Studies on mice that simulate space flight have shown that space travel leads to aging of the immune system and brain damage.
Now, thanks to a collective effort, scientists have published nearly 30 articles exploring the health risks associated with space travel. This list of articles is the largest set of data on space biology ever created and includes extensive analysis of observations of flies, worms, mice, and, of course, astronauts.
Some results confirm what we already knew about space-related health problems, while other studies provide new data, Refine previous results, or find ways to improve future experiments.
It is noted that overloads represent the danger to health during takeoff and dangerous space radiation and microgravity. For example, when traveling to Mars, astronauts will go far beyond Earth’s protective magnetosphere and be exposed to cosmic radiation for a significant time.
For astronauts hovering in low gravity aboard the International space station, any person’s longest stay is currently 437 days. Clearly, we still have a long way to go to assess the health risks associated with deep space travel truly, and scientists need to work with the data we already have.

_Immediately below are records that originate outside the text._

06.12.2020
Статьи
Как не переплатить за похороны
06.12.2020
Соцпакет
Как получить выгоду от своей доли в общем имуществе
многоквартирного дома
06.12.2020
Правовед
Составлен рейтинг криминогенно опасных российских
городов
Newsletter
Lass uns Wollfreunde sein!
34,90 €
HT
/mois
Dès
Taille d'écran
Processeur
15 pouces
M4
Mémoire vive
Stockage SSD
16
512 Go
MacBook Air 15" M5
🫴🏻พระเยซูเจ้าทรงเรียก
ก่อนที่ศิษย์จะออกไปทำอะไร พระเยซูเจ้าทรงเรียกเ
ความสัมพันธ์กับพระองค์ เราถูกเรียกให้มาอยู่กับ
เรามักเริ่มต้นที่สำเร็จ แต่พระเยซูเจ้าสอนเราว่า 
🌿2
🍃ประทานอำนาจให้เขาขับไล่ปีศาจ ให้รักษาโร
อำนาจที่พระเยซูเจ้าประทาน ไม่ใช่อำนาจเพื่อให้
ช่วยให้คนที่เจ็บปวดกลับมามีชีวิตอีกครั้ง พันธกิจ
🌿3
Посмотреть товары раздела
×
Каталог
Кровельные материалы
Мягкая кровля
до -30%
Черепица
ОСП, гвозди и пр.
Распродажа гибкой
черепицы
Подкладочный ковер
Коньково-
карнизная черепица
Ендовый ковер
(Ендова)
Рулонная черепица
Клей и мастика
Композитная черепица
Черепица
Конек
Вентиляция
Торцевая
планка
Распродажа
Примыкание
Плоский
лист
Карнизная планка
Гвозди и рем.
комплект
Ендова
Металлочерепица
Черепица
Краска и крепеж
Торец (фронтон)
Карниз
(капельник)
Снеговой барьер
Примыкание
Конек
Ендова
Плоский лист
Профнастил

Many of the studies published in this collection have combined or re-analyzed data from previous experiments available to researchers through portals such as the NASA GeneLab platform.
For example, one study analyzed data from about 60 astronauts and hundreds of samples from GeneLab to find a universal mechanism linking widespread changes in various genes, cells, tissues, body systems, organs, and muscles.

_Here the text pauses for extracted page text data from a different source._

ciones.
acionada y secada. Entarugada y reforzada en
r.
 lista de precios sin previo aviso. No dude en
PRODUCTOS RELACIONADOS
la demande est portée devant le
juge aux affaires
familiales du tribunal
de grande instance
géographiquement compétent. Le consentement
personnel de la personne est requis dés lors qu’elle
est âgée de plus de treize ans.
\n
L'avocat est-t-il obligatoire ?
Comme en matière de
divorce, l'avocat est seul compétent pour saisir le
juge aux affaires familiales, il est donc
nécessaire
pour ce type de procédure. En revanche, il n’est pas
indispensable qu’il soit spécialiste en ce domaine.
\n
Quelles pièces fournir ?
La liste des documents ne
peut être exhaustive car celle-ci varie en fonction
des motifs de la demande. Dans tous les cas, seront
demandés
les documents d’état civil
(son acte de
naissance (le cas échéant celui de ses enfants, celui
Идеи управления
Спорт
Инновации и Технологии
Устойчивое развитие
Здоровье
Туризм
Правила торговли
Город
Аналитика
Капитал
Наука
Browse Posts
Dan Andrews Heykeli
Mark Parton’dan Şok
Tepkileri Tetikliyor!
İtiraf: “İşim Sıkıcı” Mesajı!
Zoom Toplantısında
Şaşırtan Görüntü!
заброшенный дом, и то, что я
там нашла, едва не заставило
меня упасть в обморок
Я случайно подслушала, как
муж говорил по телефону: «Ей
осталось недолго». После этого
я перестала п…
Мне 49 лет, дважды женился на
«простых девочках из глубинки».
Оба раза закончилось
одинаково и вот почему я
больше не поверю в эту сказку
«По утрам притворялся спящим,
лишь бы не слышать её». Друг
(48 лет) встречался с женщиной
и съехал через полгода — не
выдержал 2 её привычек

Overall, the study showed “systemic shifts” in mitochondria’s function, the components of cells that convert oxygen and nutrients into energy. The authors write that this may explain the abnormalities observed in the astronauts ‘ immune system and circadian rhythms.

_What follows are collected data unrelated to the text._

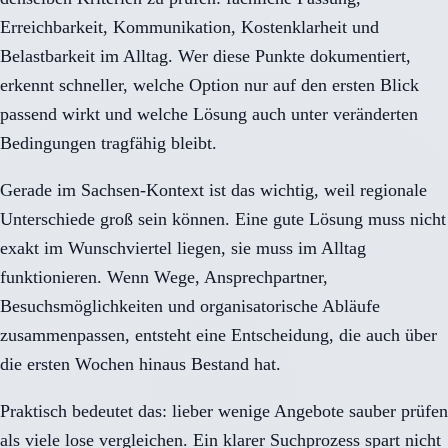
Erreichbarkeit, Kommunikation, Kostenklarheit und
Belastbarkeit im Alltag. Wer diese Punkte dokumentiert,
erkennt schneller, welche Option nur auf den ersten Blick
passend wirkt und welche Lösung auch unter veränderten
Bedingungen tragfähig bleibt.
Gerade im Sachsen-Kontext ist das wichtig, weil regionale
Unterschiede groß sein können. Eine gute Lösung muss nicht
exakt im Wunschviertel liegen, sie muss im Alltag
funktionieren. Wenn Wege, Ansprechpartner,
Besuchsmöglichkeiten und organisatorische Abläufe
zusammenpassen, entsteht eine Entscheidung, die auch über
die ersten Wochen hinaus Bestand hat.
Praktisch bedeutet das: lieber wenige Angebote sauber prüfen
als viele lose vergleichen. Ein klarer Suchprozess spart nicht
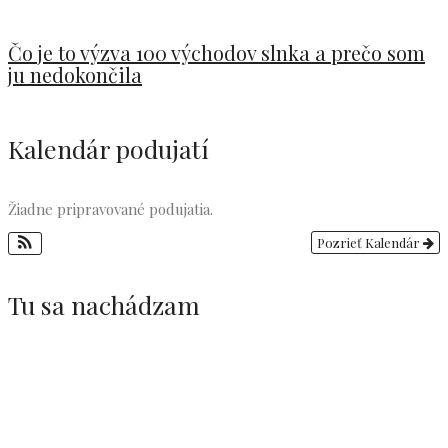
Čo je to výzva 100 východov slnka a prečo som
ju nedokončila
Kalendár podujatí
Žiadne pripravované podujatia.
Pozrieť Kalendár
Tu sa nachádzam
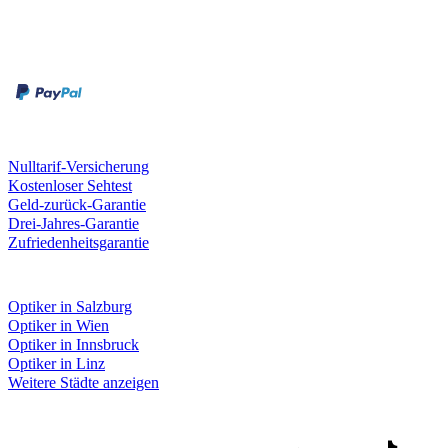
Zahlungsarten
Rechnung
Kreditkarte
Unsere Leistungen
Nulltarif-Versicherung
Kostenloser Sehtest
Geld-zurück-Garantie
Drei-Jahres-Garantie
Zufriedenheitsgarantie
Fielmann in deiner Nähe
Optiker in Salzburg
Optiker in Wien
Optiker in Innsbruck
Optiker in Linz
Weitere Städte anzeigen
Social Media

Another study compared data from the Kelly twins with data from 11 other astronauts who spent about six months on the ISS. The researchers found that telomeres — the end sections of chromosomes that usually break down with age-lengthened during spaceflight in some astronauts, but in General, the group had shorter telomeres after returning than before the flight.
One study also came to interesting conclusions. A spike in inflammatory molecules in the blood of returning astronaut Scott Kelly may have been a sign of muscle regeneration rather than an immune response.
Obviously, this research is limited to a minimal number of astronauts and animals that we can send into space, namely flies and worms. For example, a study of roundworms on the ISS found small changes in about 1,000 genes, especially those related to nerve cell function. In contrast, this time with flies, another study showed that prolonged exposure to microgravity reduces their heart strength.
Overall, this collection of documents-the work of about 200 researchers from NASA and other government agencies, universities, and aerospace industry groups — represents a significant contribution to our understanding of the health risks of being in space.